The records below need to be set down again exactly; their images stay out.

Page-level text extractions
***
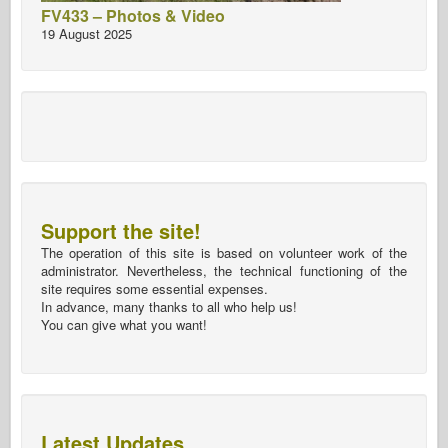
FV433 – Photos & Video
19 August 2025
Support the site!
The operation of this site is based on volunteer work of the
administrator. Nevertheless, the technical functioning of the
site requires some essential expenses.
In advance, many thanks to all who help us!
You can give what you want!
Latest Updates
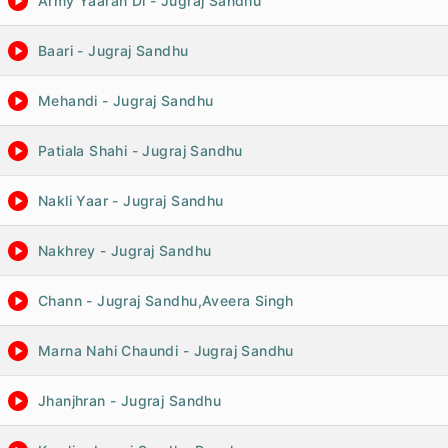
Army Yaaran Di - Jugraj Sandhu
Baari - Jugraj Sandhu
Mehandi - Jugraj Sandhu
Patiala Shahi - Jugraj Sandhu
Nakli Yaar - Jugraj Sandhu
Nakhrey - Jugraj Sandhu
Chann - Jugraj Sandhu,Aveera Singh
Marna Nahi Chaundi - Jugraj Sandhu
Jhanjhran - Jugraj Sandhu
***
### Completed exercise
FV433 – Photos & Video
19 August 2025
Support the site!
The operation of this site is based on volunteer work of the
administrator. Nevertheless, the technical functioning of the
site requires some essential expenses.
In advance, many thanks to all who help us!
You can give what you want!
Latest Updates
Army Yaaran Di - Jugraj Sandhu
Baari - Jugraj Sandhu
Mehandi - Jugraj Sandhu
Patiala Shahi - Jugraj Sandhu
Nakli Yaar - Jugraj Sandhu
Nakhrey - Jugraj Sandhu
Chann - Jugraj Sandhu,Aveera Singh
Marna Nahi Chaundi - Jugraj Sandhu
Jhanjhran - Jugraj Sandhu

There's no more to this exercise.